AMT/Frog 1/72 P-38 Lightning
|PRICE:||80 cents SRP when new|
|REVIEWER:||Scott Van Aken|
The Lockheed P-38 Lightning was a World War II American fighter aircraft built by Lockheed. Developed to a United States Army Air Corps requirement, the P-38 had distinctive twin booms and a single, central nacelle containing the cockpit and armament. The P-38 was used in a number of roles, including dive bombing, level bombing, ground-attack, night fighting, photo reconnaissance missions, and extensively as a long-range escort fighter when equipped with drop tanks under its wings.

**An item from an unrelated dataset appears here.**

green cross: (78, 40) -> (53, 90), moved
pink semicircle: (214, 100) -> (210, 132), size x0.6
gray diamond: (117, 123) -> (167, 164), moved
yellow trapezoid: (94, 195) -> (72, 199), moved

The P-38 was used most successfully in the Pacific Theater of Operations and the China-Burma-India Theater of Operations as the mount of America's top aces, Richard Bong (40 victories) and Thomas McGuire (38 victories). In the South West Pacific theater, the P-38 was the primary long-range fighter of United States Army Air Forces until the appearance of large numbers of P-51D Mustangs toward the end of the war.
The P-38 was unusually quiet for a fighter, the exhaust muffled by the turbo-superchargers. It was extremely forgiving, and could be mishandled in many ways, but the rate of roll in the early versions was too slow for it to excel as a dogfighter. The P-38 was the only American fighter aircraft in production throughout American involvement in the war, from Pearl Harbor to Victory over Japan Day.

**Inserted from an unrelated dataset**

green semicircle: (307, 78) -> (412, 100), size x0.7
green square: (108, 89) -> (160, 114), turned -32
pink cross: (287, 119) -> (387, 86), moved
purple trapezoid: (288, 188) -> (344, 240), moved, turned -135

Frog as a model company went out of business in 1976 with its molds being distributed to either Revell AG or to the then Soviet Union, often marketed by Novo. While they were still around, AMT imported them and provided their own boxes and instructions. These kits are still being produced today and can frequently be found in new boxes from a variety of sources. Considered to be the first injected plastic kits, Frog helped to set the standards for kits as we know them today.
Apparently there are only a given number of ways to mold a P-38 and this kit follows what is pretty much a standard breakdown of parts. The cockpit consists of little more than a seat and pilot figure, the norm for the time. There are two main fuselage halves with a separate nose section. The nose guns are all individual rods and fit into triangular cut-outs in the nose. There is a lot of room for weight and you'll need it. The wheel wells are not boxed in and the design of the main gear is such that they need to be installed as the halves are closed. The wheels are very toy-like with no detail.
This goes for the boom bear wells as well. Wings are in six sections. The outer sections are upper and lower while the center section includes long, flat wing spars. This means it needs to be installed before the outer wing panels. There is a long slot in the fuselage pod that slips into the wings. The tail plane is a long inner section with two short outer sections. On the booms there is a cap for the front onto which is attached a prop and spinner. The boom coolant radiators are molded flat on the front and rear. Atop the booms are the two supercharger intakes as well as two separate, small, intakes. There are drop tanks for the inner wing sections and rocket racks for the outer wings. I like that the holes for these items have not been pre-opened so you can build the kit unencumbered. A one-piece canopy with very faint frame lines tops all of this.
Instructions are basically an exploded view with 13 written construction steps, something those used to kits of the 60's will find familiar. The now-shot decals include one for Dick Bong as shown on the box art and a camouflaged plane from an unspecified European theater unit. The kit can allegedly be built as either a P-38J or P-38L, however, the raised detailing under the wing has the compressability flaps so those will need to be removed for a J.
Kits like this are truly easy to find from vendors at just about any model show or swap meet and usually for a pittance. If you are seriously on a budget, want a nostalgia build or just want something that is relatively quick and easy to build, then these old Frog kits, regardless of what box they are in, are just the ticket.